For two days, Mr. Manaog (top left) led the students to learning new skills, by using varied approaches that encouraged their listening, reading, speaking, thinking and writing skills. |
Fifteen-year-old Jayson Gula, editor-in-chief of The Highland Echo, expressed gratitude for having been part of the training. Gula said that the skills given to them were helpful and that they will do their best to produce their school paper. While Associate Editor Irene Francisco is grateful to have gained important strategies in writing, 20-year-old Margelyn Gaspar, school paper’s circulation manager, cited the expertise of the “very good lecturer.”

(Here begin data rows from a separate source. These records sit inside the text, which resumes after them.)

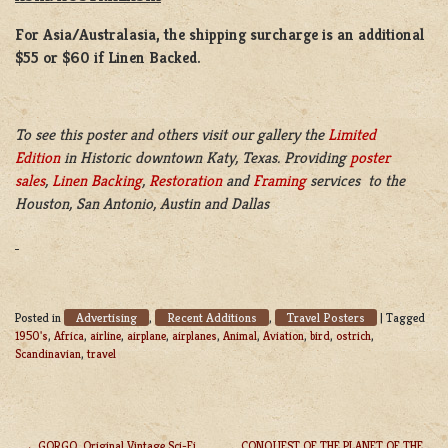
For Asia/Australasia, the shipping surcharge is an additional
$55 or $60 if Linen Backed.
To see this poster and others visit our gallery the
Limited
Edition
in Historic downtown Katy, Texas. Providing
poster
sales
,
Linen Backing
,
Restoration
and
Framing
services to the
Houston, San Antonio, Austin and Dallas
Advertising
Recent Additions
Travel Posters
Posted in
,
,
|
Tagged
1950's
,
Africa
,
airline
,
airplane
,
airplanes
,
Animal
,
Aviation
,
bird
,
ostrich
,
Scandinavian
,
travel
GORGO, Original Vintage Sci-Fi
CONQUEST OF THE PLANET OF THE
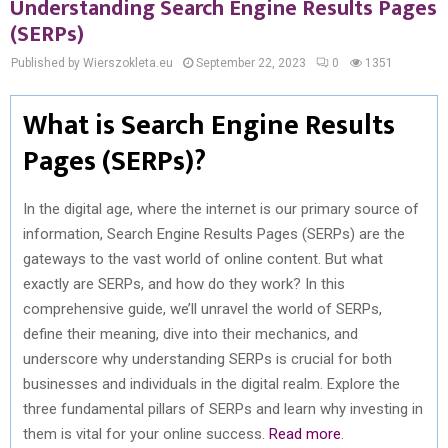
Understanding Search Engine Results Pages
(SERPs)
Published by Wierszokleta.eu
September 22, 2023
0
1351
What is Search Engine Results
Pages (SERPs)?
In the digital age, where the internet is our primary source of
information, Search Engine Results Pages (SERPs) are the
gateways to the vast world of online content. But what
exactly are SERPs, and how do they work? In this
comprehensive guide, we’ll unravel the world of SERPs,
define their meaning, dive into their mechanics, and
underscore why understanding SERPs is crucial for both
businesses and individuals in the digital realm. Explore the
three fundamental pillars of SERPs and learn why investing in
them is vital for your online success.
Read more
.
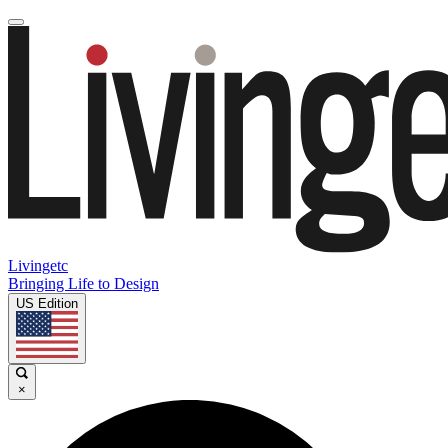
Livingetc
Bringing Life to Design
US Edition
×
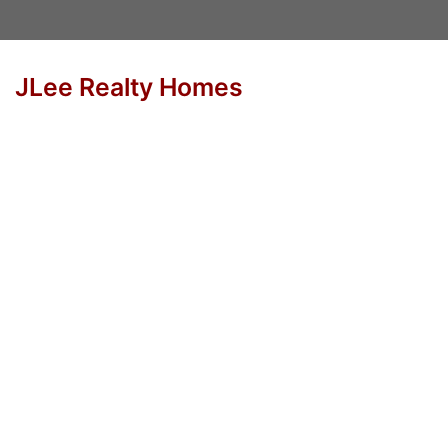
JLee Realty Homes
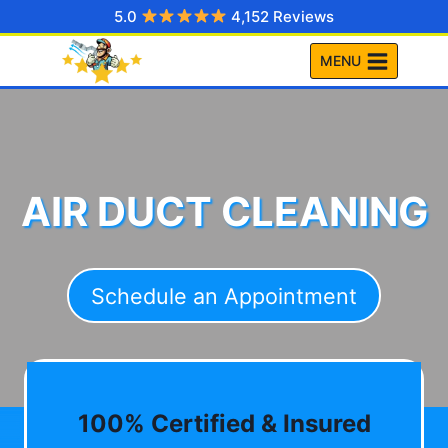
Skip
5.0
4,152 Reviews
to
MENU
content
AIR DUCT CLEANING
Schedule an Appointment
100% Certified & Insured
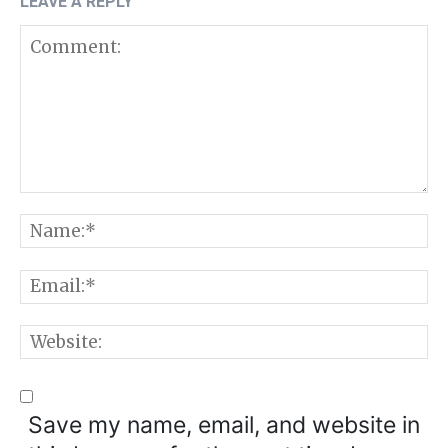
LEAVE A REPLY
Comment:
N
E
W
Save my name, email, and website in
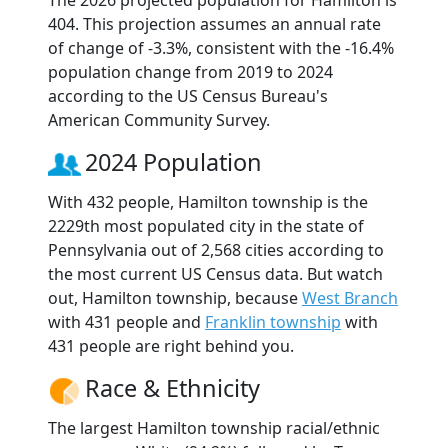
The 2026 projected population for Hamilton is
404. This projection assumes an annual rate
of change of -3.3%, consistent with the -16.4%
population change from 2019 to 2024
according to the US Census Bureau's
American Community Survey.
2024 Population
With 432 people, Hamilton township is the
2229th most populated city in the state of
Pennsylvania out of 2,568 cities according to
the most current US Census data. But watch
out, Hamilton township, because
West Branch
with 431 people and
Franklin township
with
431 people are right behind you.
Race & Ethnicity
The largest Hamilton township racial/ethnic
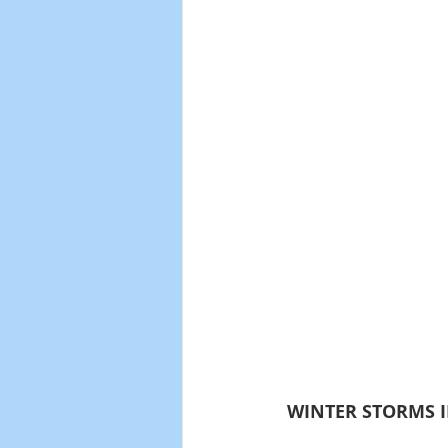
 WINTER STORMS I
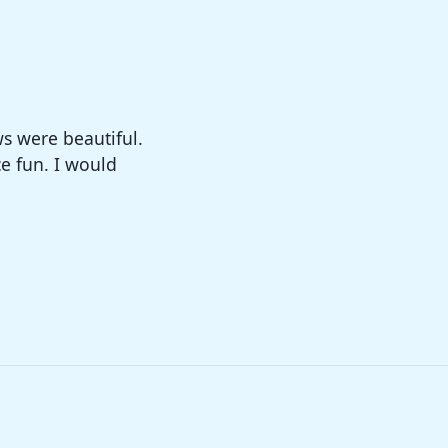
big enough. The
sure!!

Moreover, Associate Editor Gilbert John Lacorte said the writeshop “caught my attention” and sparked his interest to take writing seriously for the purpose of the school paper. For his novelty lead in his news article under workshop, Lacorte wrote that the training served for a “new power for The Highland Echo.”
According to Ms. Emily Sibug, school paper’s co-adviser, the participants consisted mostly of students from MNHS’s Special Science Class. For Sibug, the students were privileged to have learned journalism concepts from a practitioner.
The writeshop initiative was led by Mrs. Loreli Legada, adviser, in coordination with Mr. Rolando Ricardo. Towards the end of the writeshop, Ricardo urged the students to find their strengths in the tasks of campus journalism, encouraging them further to shine in their chosen fields of expertise in the future.
An advanced journalism workshop which will cover feature writing, editorial writing, cartooning and creative writing has been slated by Ricardo and Legada in October this year to serve as follow-through activity for the student writers.